RDC : les juges de la CPI refusent d'emettre un mandat d'arrêt contre le chef des rebelles rwandais des FDLR

Luis Moreno-Ocampo, le procureur général de la CPI, ne pourra pas dans l'immédiat poursuivre le chef suprême des FDLR, Sylvestre Mudacumura.
© REUTERS/Ismail Zitouny

Le Procureur de la CPI ne pourra donc pas poursuivre dans l'immédiat Sylvestre Mudacumura, le chef suprême des FDLR, Forces démocratique de libération du Rwanda, soupsonné notamment d'avoir pris part au génocide. Les juges de la CPI refusent en effet d'émettre un mandat d'arret à son encontre. Ils estiment que le dossier remis par le Procureur manquait de précisions. 

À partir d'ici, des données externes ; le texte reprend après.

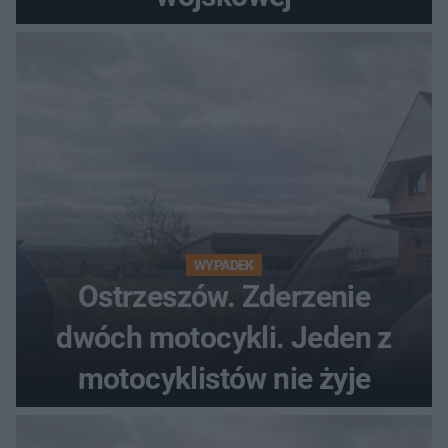
WYPADEK
Ostrzeszów. Zderzenie
dwóch motocykli. Jeden z
motocyklistów nie żyje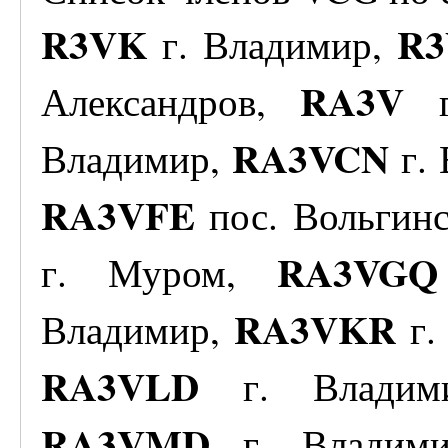
R3VK
R3
г. Владимир,
RA3V
Александров,
г
RA3VCN
Владимир,
г.
RA3VFE
пос. Вольгинс
RA3VGQ
г. Муром,
RA3VKR
Владимир,
г.
RA3VLD
г. Влади
RA3VMD
г. Владим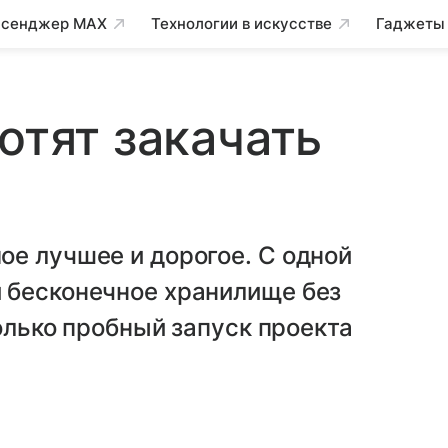
сенджер MAX
Технологии в искусстве
Гаджеты
отят закачать
е лучшее и дорогое. С одной
 бесконечное хранилище без
только пробный запуск проекта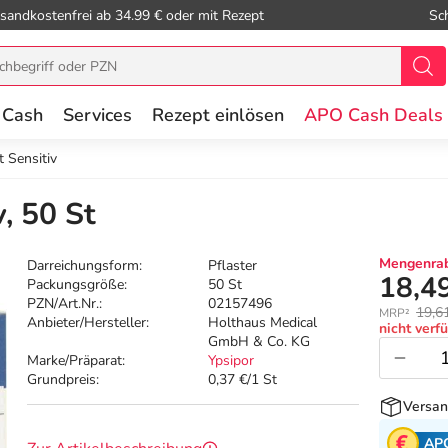
sandkostenfrei ab 34.99 € oder mit Rezept
Sc
 Cash
Services
Rezept einlösen
APO Cash Deals
t Sensitiv
, 50 St
Mengenrab
Darreichungsform:
Pflaster
18,4
Packungsgröße:
50 St
PZN/Art.Nr.:
02157496
19,6
MRP²
Anbieter/Hersteller:
Holthaus Medical
nicht verf
GmbH & Co. KG
Marke/Präparat:
Ypsipor
Grundpreis:
0,37 €/1 St
Versan
AP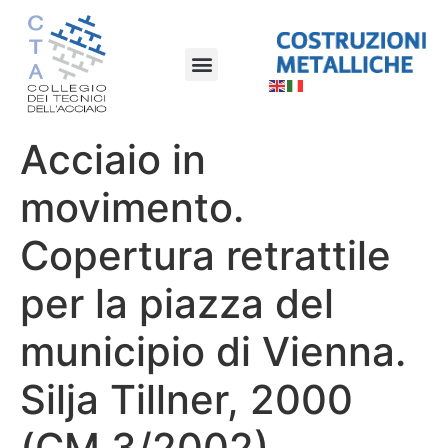
Acciaio in
movimento.
Copertura retrattile
per la piazza del
municipio di Vienna.
Silja Tillner, 2000
(CM 3/2002)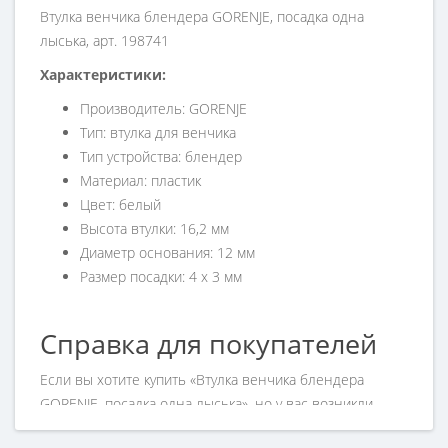
Втулка венчика блендера GORENJE, посадка одна
лыська, арт. 198741
Характеристики:
Производитель: GORENJE
Тип: втулка для венчика
Тип устройства: блендер
Материал: пластик
Цвет: белый
Высота втулки: 16,2 мм
Диаметр основания: 12 мм
Размер посадки: 4 х 3 мм
Справка для покупателей
Если вы хотите купить «Втулка венчика блендера
GORENJE, посадка одна лыська», но у вас возникли
сложности соформлением заказа, обращайтесь к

Pour Luis Moreno Ocampo, Sylvestre Mudacumura est un « homme dangereux ». Selon lui, le chef suprême des FDLR, Forces démocratiques de libération du Rwanda, est responsable de meurtres, viols, tortures, persécutions et attaques délibérées contre des civils dans les deux Kivus. Mais les juges de la CPI, Cour pénale internationale, ont rejeté la demande de mandat d'arrêt avant même d'examiner les éléments de preuve.

Fadi el-Abdallah, porte-parole de la Cour s’en explique : « lls ont débouté cette demande d’emblée et sans juger sur le fond parce qu’ils ont considéré que le bureau du Procureur n’a pas suffisamment spécifié quels sont les actes et dans quel cadre temporel, dans quelle localité, etc, ces actes ont été commis. Et donc pour quelles charges il demande ce mandat d’arrêt. Ils ont considéré que ces éléments n’ont pas été suffisamment spécifiés dans la demande du bureau du Procureur ».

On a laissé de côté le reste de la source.